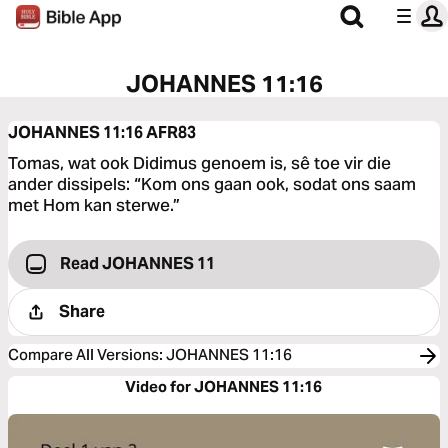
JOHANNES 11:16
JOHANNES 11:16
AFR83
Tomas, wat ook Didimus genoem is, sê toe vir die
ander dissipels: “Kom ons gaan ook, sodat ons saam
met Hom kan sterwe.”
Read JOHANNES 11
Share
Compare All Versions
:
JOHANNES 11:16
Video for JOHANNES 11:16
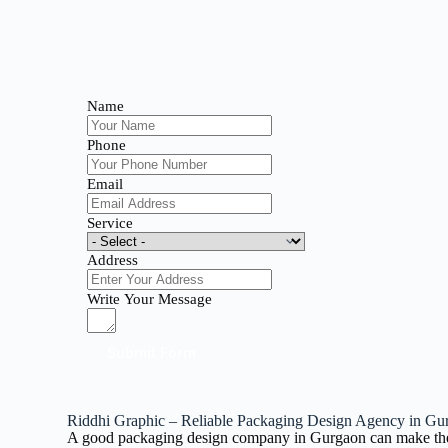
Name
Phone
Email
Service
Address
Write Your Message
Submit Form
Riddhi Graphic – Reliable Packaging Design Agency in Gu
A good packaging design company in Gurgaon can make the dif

● ● ● ● ● ● ●

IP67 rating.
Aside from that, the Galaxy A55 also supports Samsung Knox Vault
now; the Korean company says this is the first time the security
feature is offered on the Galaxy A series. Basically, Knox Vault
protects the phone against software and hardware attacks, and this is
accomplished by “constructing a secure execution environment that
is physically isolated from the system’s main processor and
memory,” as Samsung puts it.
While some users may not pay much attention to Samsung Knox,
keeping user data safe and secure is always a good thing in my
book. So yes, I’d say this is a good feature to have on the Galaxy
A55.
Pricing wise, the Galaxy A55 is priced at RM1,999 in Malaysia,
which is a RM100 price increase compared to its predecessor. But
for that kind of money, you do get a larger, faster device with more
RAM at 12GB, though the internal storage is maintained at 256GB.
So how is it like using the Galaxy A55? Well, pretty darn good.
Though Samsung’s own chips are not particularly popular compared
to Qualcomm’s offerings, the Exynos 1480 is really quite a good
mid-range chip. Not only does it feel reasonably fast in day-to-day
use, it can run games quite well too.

● ● ● ● ● ● ●

PROBLEM TO WORK ON - Show me every line of the entries above that holds "compared".

PROBLEM SOLUTION -
which is a RM100 price increase compared to its predecessor. But
Though Samsung’s own chips are not particularly popular compared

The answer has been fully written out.